OKLAHOMA CITY -- The Oklahoma House 'page program' is temporarily suspended as police investigate claims of a female student being assaulted by a male student.
Midwest City police chief Brandon Clabes confirms the alleged incident happened Tuesday night around 8 p.m. at a hotel in Midwest City.
'Pages' in the Oklahoma House of Representatives High School Page Program are assigned to the Capitol for one week during the legislative session. The students work in the House chamber during daily session and also run errands for the Representatives and House staff under strict supervision.
According to Chief Clabes, the male and female pages involved were staying at the hotel.
Speaking with reporters Thursday, House Speaker Charles McCall, R-Atoka said they were aware of the incident.
"We don’t have much information at this time. I can tell you and all I can tell you is the appropriate authorities are following up on the alleged incident," Speaker McCall. "This has to do with an alleged incident between two minors that were part of this week’s Page program and we just don’t know any facts and it would be reckless for anybody in this in this body to comment."
Clabes confirms the allegation surrounds sexual assault; however, he could not expand further beyond that. The alleged victim reported the incident to her high school. They contacted the Oklahoma Highway Patrol, which later got in touch with police in Midwest City.
The investigation comes at the same time a bill pushing for education on consent fails in the Oklahoma House.
"Let’s think about that. If this did happen, then yes, Lauren’s Law would be directed to prevent this type of thing from happening," said bill author Rep. Jacob Rosecrants, D-Norman.
Rep.
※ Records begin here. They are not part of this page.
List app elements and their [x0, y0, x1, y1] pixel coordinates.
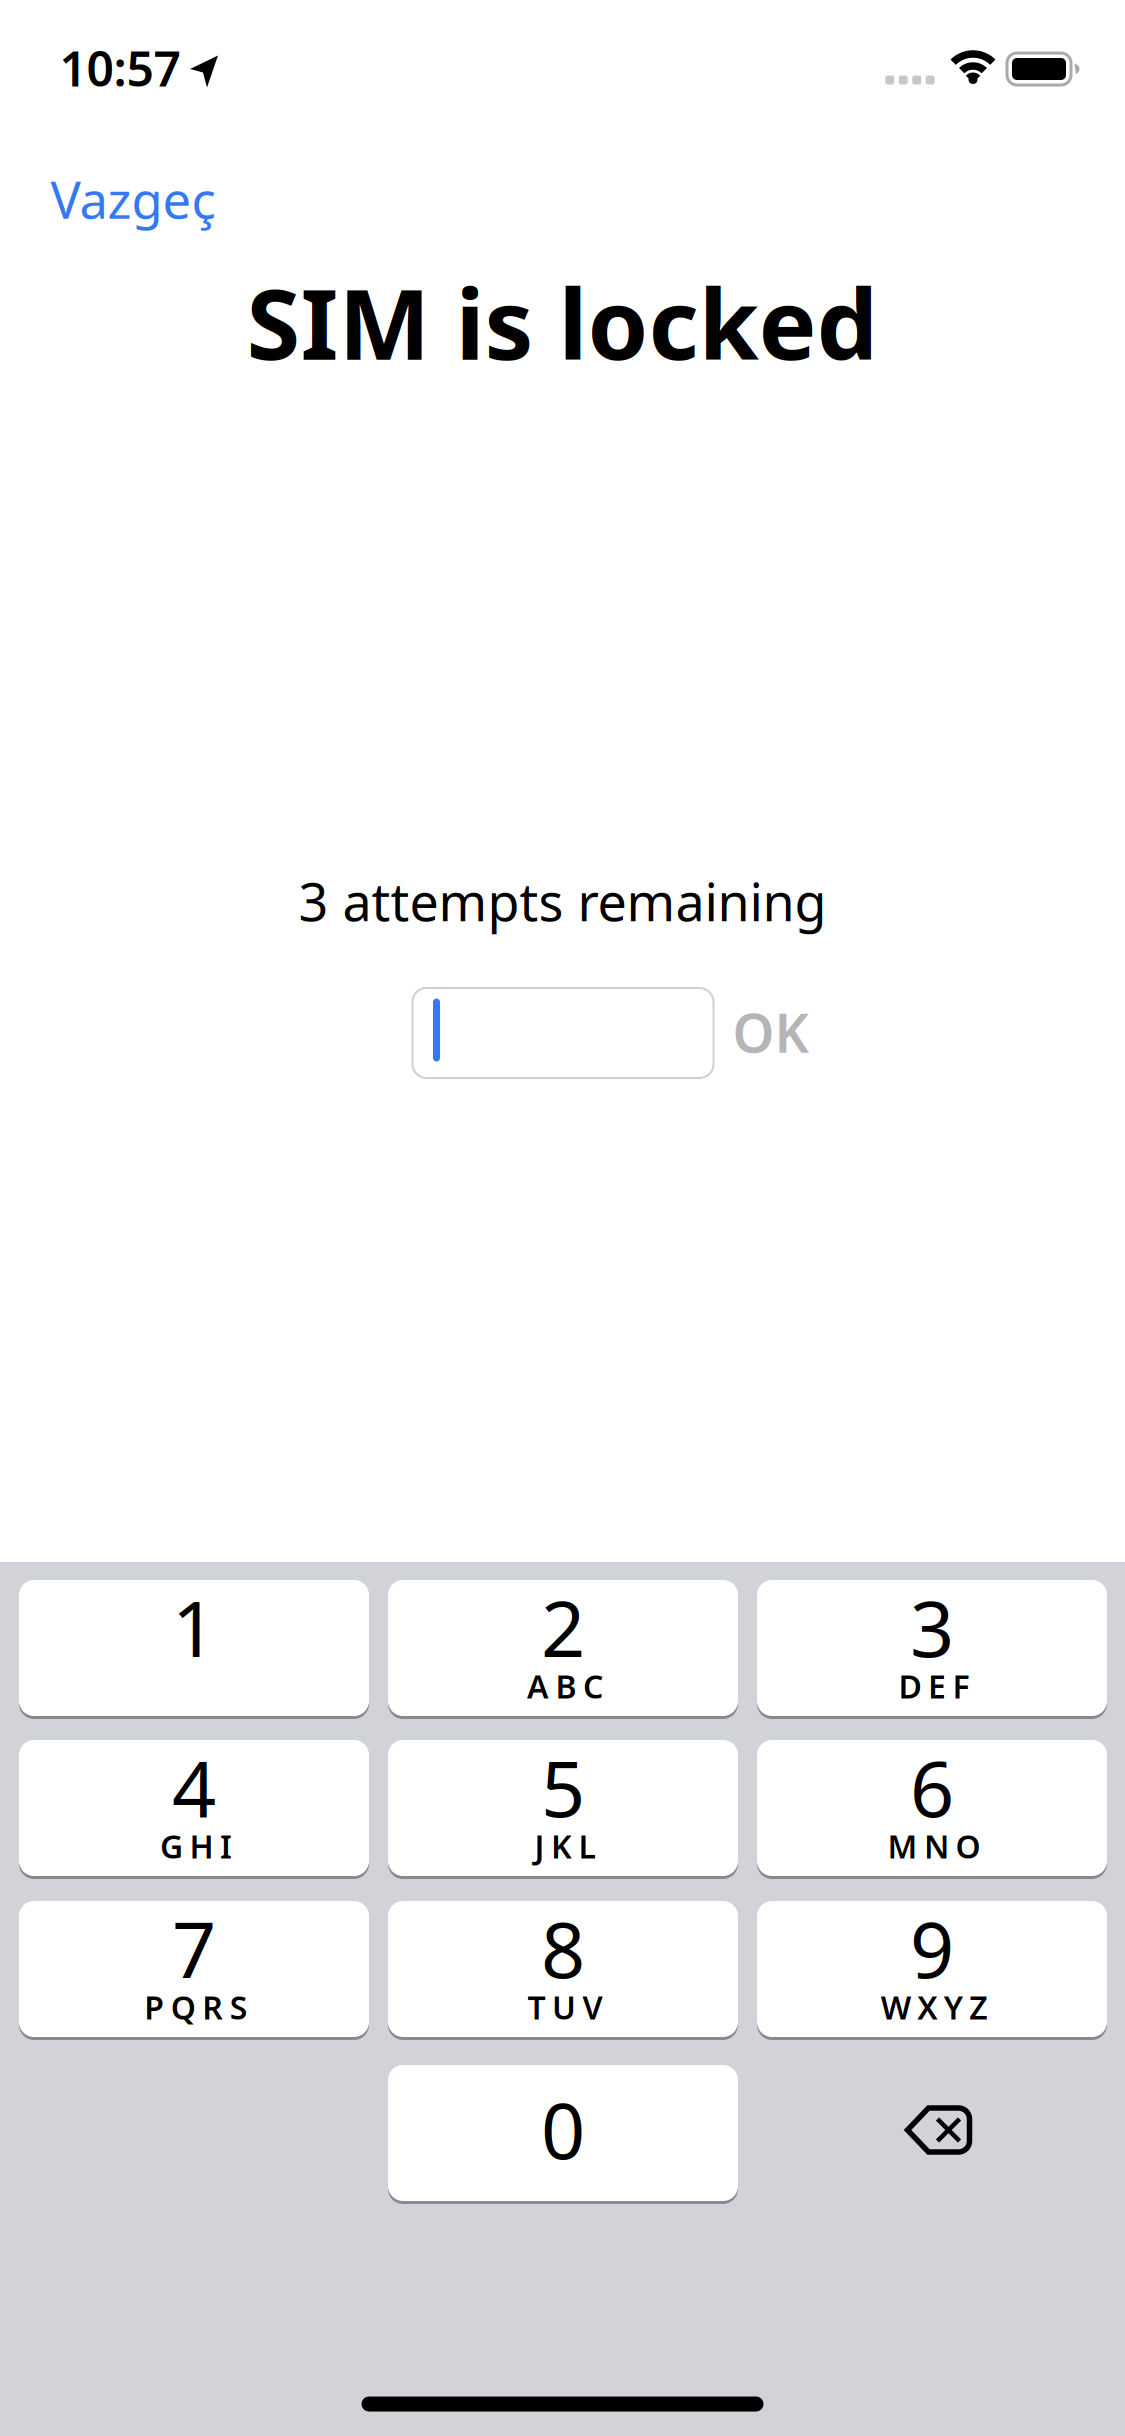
button[interactable]: 4 [19, 1740, 369, 1876]
button[interactable]: 8 [388, 1901, 738, 2037]
staticText: PQRS [144, 1986, 248, 2028]
button[interactable]: OK [732, 997, 810, 1067]
staticText: 4 [172, 1736, 216, 1838]
button[interactable]: 0 [388, 2065, 738, 2201]
button[interactable]: Delete [878, 2080, 998, 2180]
staticText: DEF [898, 1665, 970, 1707]
button[interactable]: PIN entry field [412, 988, 714, 1078]
staticText: ABC [527, 1665, 603, 1707]
staticText: SIM is locked [246, 257, 878, 387]
button[interactable]: 3 [757, 1580, 1107, 1716]
staticText: 3 [910, 1576, 954, 1678]
staticText: 10:57 [60, 36, 180, 100]
button[interactable]: 5 [388, 1740, 738, 1876]
staticText: JKL [534, 1825, 596, 1867]
staticText: TUV [528, 1986, 602, 2028]
staticText: 3 attempts remaining [298, 866, 826, 936]
staticText: 5 [541, 1736, 585, 1838]
button[interactable]: 2 [388, 1580, 738, 1716]
button[interactable]: 1 [19, 1580, 369, 1716]
staticText: GHI [160, 1825, 232, 1867]
staticText: 6 [910, 1736, 954, 1838]
button[interactable]: 6 [757, 1740, 1107, 1876]
staticText: 1 [172, 1576, 216, 1678]
staticText: WXYZ [881, 1986, 987, 2028]
staticText: 2 [541, 1576, 585, 1678]
staticText: 9 [910, 1897, 954, 1999]
staticText: Vazgeç [50, 165, 216, 233]
button[interactable]: 7 [19, 1901, 369, 2037]
staticText: 8 [541, 1897, 585, 1999]
button[interactable]: 9 [757, 1901, 1107, 2037]
staticText: MNO [888, 1825, 980, 1867]
staticText: 0 [541, 2078, 585, 2180]
staticText: 7 [172, 1897, 216, 1999]
button[interactable]: Vazgeç [50, 165, 216, 233]
staticText: OK [732, 997, 810, 1067]
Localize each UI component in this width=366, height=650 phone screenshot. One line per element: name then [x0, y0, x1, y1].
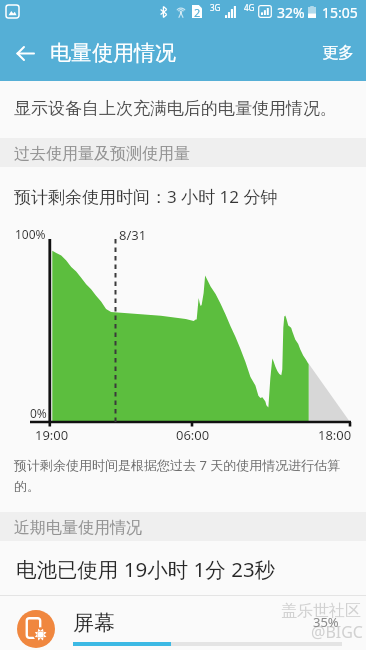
staticText: 32% — [277, 3, 305, 22]
staticText: 100% — [15, 226, 46, 242]
staticText: 显示设备自上次充满电后的电量使用情况。 — [14, 98, 337, 119]
staticText: 2 — [194, 5, 201, 18]
staticText: 过去使用量及预测使用量 — [14, 144, 190, 164]
staticText: 预计剩余使用时间是根据您过去 7 天的使用情况进行估算 的。 — [14, 456, 341, 495]
button[interactable]: 屏幕 — [0, 596, 366, 650]
staticText: 电池已使用 19小时 1分 23秒 — [16, 555, 276, 583]
button[interactable]: Back — [3, 31, 47, 75]
staticText: 18:00 — [318, 426, 352, 444]
staticText: 4G — [244, 2, 255, 13]
staticText: 35% — [313, 613, 339, 631]
staticText: 8/31 — [119, 226, 147, 244]
staticText: 更多 — [322, 43, 354, 63]
staticText: @BIGC — [311, 621, 363, 643]
staticText: 15:05 — [322, 3, 358, 22]
staticText: 0% — [30, 405, 47, 421]
staticText: 近期电量使用情况 — [14, 518, 142, 538]
staticText: 屏幕 — [73, 610, 115, 636]
staticText: 电量使用情况 — [50, 40, 176, 66]
staticText: 06:00 — [176, 426, 210, 444]
button[interactable]: 更多 — [310, 29, 366, 77]
staticText: 盖乐世社区 — [281, 601, 361, 621]
staticText: 预计剩余使用时间：3 小时 12 分钟 — [14, 185, 278, 208]
staticText: 19:00 — [35, 426, 69, 444]
staticText: 3G — [210, 2, 221, 13]
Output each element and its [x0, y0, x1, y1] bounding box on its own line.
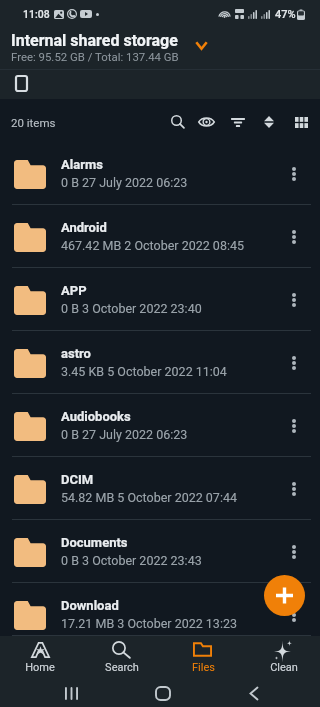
- staticText: 0 B 3 October 2022 23:43: [61, 553, 202, 568]
- button[interactable]: Alarms: [0, 142, 320, 205]
- staticText: 0 B 27 July 2022 06:23: [61, 175, 188, 190]
- button[interactable]: More options: [280, 160, 308, 188]
- button[interactable]: Grid view: [286, 107, 316, 137]
- button[interactable]: Home: [10, 636, 70, 679]
- staticText: Android: [61, 220, 107, 235]
- button[interactable]: More options: [280, 601, 308, 629]
- button[interactable]: Show hidden files: [191, 107, 221, 137]
- staticText: Documents: [61, 535, 128, 550]
- staticText: APP: [61, 283, 87, 298]
- staticText: 17.21 MB 3 October 2022 13:23: [61, 616, 237, 631]
- button[interactable]: Back: [239, 679, 268, 707]
- button[interactable]: More options: [280, 223, 308, 251]
- staticText: 0 B 27 July 2022 06:23: [61, 427, 188, 442]
- staticText: Home: [25, 661, 55, 674]
- staticText: 3.45 KB 5 October 2022 11:04: [61, 364, 227, 379]
- button[interactable]: More options: [280, 475, 308, 503]
- staticText: 467.42 MB 2 October 2022 08:45: [61, 238, 245, 253]
- button[interactable]: Files: [173, 636, 233, 679]
- button[interactable]: More options: [280, 286, 308, 314]
- staticText: Alarms: [61, 157, 103, 172]
- staticText: DCIM: [61, 472, 94, 487]
- button[interactable]: Add: [264, 575, 305, 616]
- button[interactable]: More options: [280, 538, 308, 566]
- staticText: Search: [105, 661, 139, 674]
- button[interactable]: Change storage: [189, 33, 213, 57]
- button[interactable]: Search: [163, 107, 193, 137]
- staticText: 20 items: [11, 116, 56, 129]
- button[interactable]: Documents: [0, 520, 320, 583]
- staticText: Files: [192, 661, 215, 674]
- staticText: Clean: [270, 661, 298, 674]
- button[interactable]: More options: [280, 349, 308, 377]
- staticText: Internal shared storage: [11, 31, 178, 50]
- button[interactable]: Filter: [223, 107, 253, 137]
- button[interactable]: Search: [92, 636, 152, 679]
- staticText: 11:08: [23, 8, 50, 20]
- button[interactable]: Internal storage: [9, 71, 34, 96]
- staticText: Audiobooks: [61, 409, 131, 424]
- staticText: Free: 95.52 GB / Total: 137.44 GB: [11, 50, 179, 63]
- button[interactable]: Sort: [254, 107, 284, 137]
- staticText: Download: [61, 598, 119, 613]
- button[interactable]: Audiobooks: [0, 394, 320, 457]
- staticText: astro: [61, 346, 91, 361]
- staticText: 47%: [275, 8, 296, 21]
- button[interactable]: APP: [0, 268, 320, 331]
- button[interactable]: DCIM: [0, 457, 320, 520]
- button[interactable]: astro: [0, 331, 320, 394]
- button[interactable]: Android: [0, 205, 320, 268]
- button[interactable]: Recents: [57, 679, 86, 707]
- staticText: 54.82 MB 5 October 2022 07:44: [61, 490, 237, 505]
- button[interactable]: Download: [0, 583, 320, 636]
- button[interactable]: Clean: [254, 636, 314, 679]
- button[interactable]: More options: [280, 412, 308, 440]
- staticText: 0 B 3 October 2022 23:40: [61, 301, 202, 316]
- button[interactable]: Home: [148, 679, 177, 707]
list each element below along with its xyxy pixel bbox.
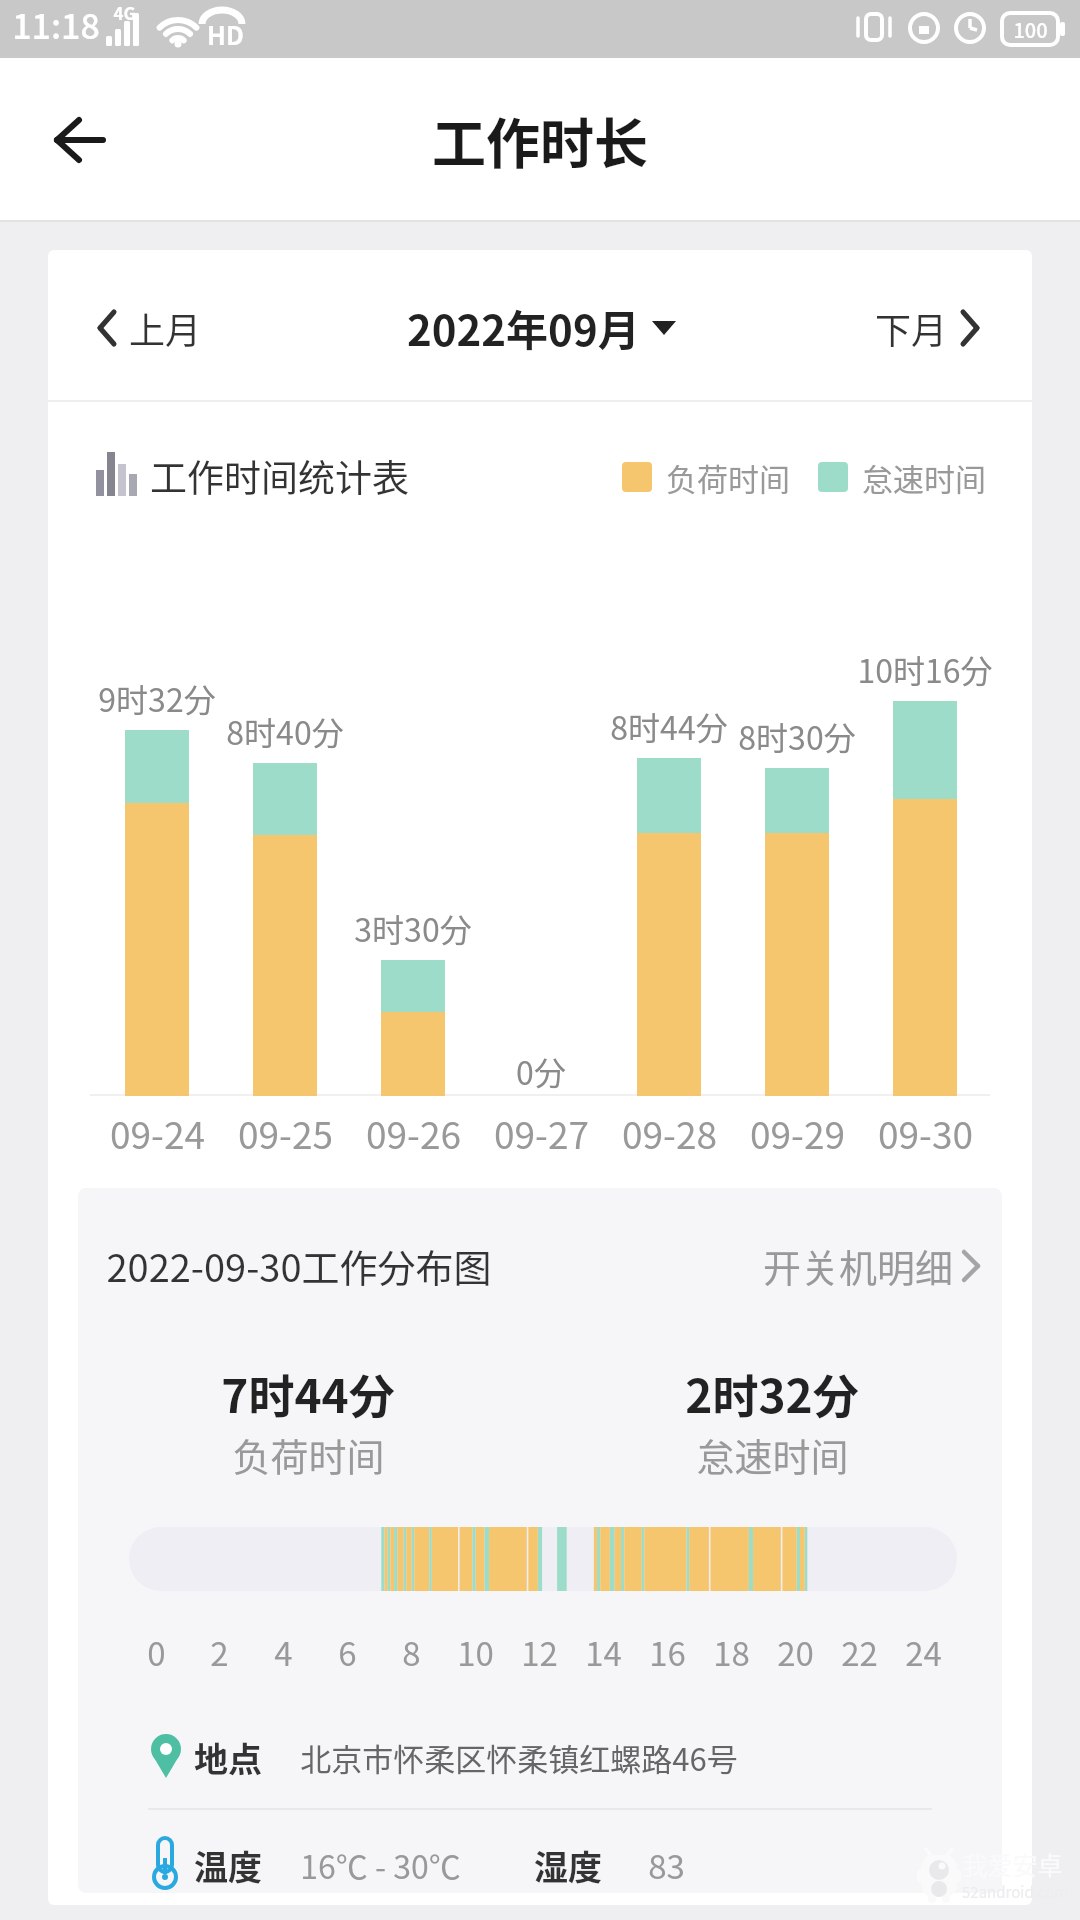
staticText: 4G [113, 0, 136, 22]
staticText: 下月 [875, 302, 948, 354]
staticText: 18 [713, 1628, 750, 1672]
staticText: 24 [905, 1628, 942, 1672]
staticText: 12 [521, 1628, 558, 1672]
button[interactable]: 下月 [862, 292, 992, 364]
staticText: 温度 [194, 1841, 262, 1890]
staticText: 09-28 [622, 1106, 717, 1150]
staticText: 开关机明细 [763, 1238, 954, 1293]
staticText: 北京市怀柔区怀柔镇红螺路46号 [300, 1735, 738, 1780]
staticText: 0分 [516, 1048, 566, 1090]
staticText: 2022年09月 [407, 297, 640, 358]
staticText: 7时44分 [221, 1360, 395, 1420]
staticText: 怠速时间 [696, 1427, 849, 1477]
staticText: 10时16分 [857, 646, 993, 688]
staticText: 14 [585, 1628, 622, 1672]
staticText: 11:18 [12, 0, 100, 46]
staticText: 8 [402, 1628, 421, 1672]
staticText: 上月 [129, 302, 202, 354]
staticText: 83 [648, 1841, 685, 1889]
staticText: 10 [457, 1628, 494, 1672]
button[interactable]: 开关机明细 [740, 1237, 980, 1293]
button[interactable] [48, 108, 112, 172]
staticText: 0 [147, 1628, 166, 1672]
staticText: 我爱安卓 [962, 1846, 1063, 1880]
staticText: 9时32分 [98, 675, 216, 717]
staticText: 09-30 [878, 1106, 973, 1150]
staticText: 工作时间统计表 [150, 449, 409, 503]
button[interactable]: 2022年09月 [395, 288, 687, 366]
staticText: 负荷时间 [232, 1427, 385, 1477]
staticText: 09-25 [238, 1106, 333, 1150]
staticText: 09-24 [110, 1106, 205, 1150]
staticText: 8时30分 [738, 713, 856, 755]
staticText: 8时40分 [226, 708, 344, 750]
staticText: 22 [841, 1628, 878, 1672]
staticText: 8时44分 [610, 703, 728, 745]
staticText: 6 [338, 1628, 357, 1672]
staticText: 09-26 [366, 1106, 461, 1150]
staticText: 3时30分 [354, 905, 472, 947]
staticText: 16℃ - 30℃ [300, 1842, 461, 1888]
staticText: 2022-09-30工作分布图 [106, 1238, 492, 1293]
staticText: 20 [777, 1628, 814, 1672]
staticText: 负荷时间 [666, 455, 790, 500]
staticText: 2时32分 [685, 1360, 859, 1420]
staticText: 怠速时间 [862, 455, 986, 500]
staticText: 地点 [194, 1733, 262, 1782]
staticText: 4 [274, 1628, 293, 1672]
staticText: 2 [210, 1628, 229, 1672]
button[interactable]: 上月 [84, 292, 214, 364]
staticText: 工作时长 [432, 101, 648, 171]
staticText: 100 [1013, 15, 1048, 44]
staticText: 09-29 [750, 1106, 845, 1150]
staticText: 湿度 [534, 1841, 602, 1890]
staticText: 09-27 [494, 1106, 589, 1150]
staticText: 52android.com [962, 1881, 1068, 1903]
staticText: HD [207, 16, 244, 48]
staticText: 16 [649, 1628, 686, 1672]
Rosecrants said there was a lot of misinformation and understanding surrounding House Bill 1007, dubbed 'Lauren's Law', but it's something the former teacher said he would bring up again in future legislation.
"I had to actually report sexual assault to the authorities four or five times," Rep. Rosecrants said. "I’ve had conversations with kids who have been sexually assaulted in middle school, so in high school when I taught there, it was just as bad."
Speaker McCall said moving forward, they will be reviewing protocols of the page program.
"We don’t know what’s happened so far and once again, I think it would be reckless for any person — any member in the House of Representatives to make any comments on the situation until we know the full story," McCall said.
The Oklahoma Senate has a separate page program, and Senate President Pro Tem Greg Treat said Thursday he plans to review the program’s protocols to make sure students are protected.
No arrests have been made, according to police. Interviews are still being conducted.
The Midwest City Police Department is the lead agency in the investigation.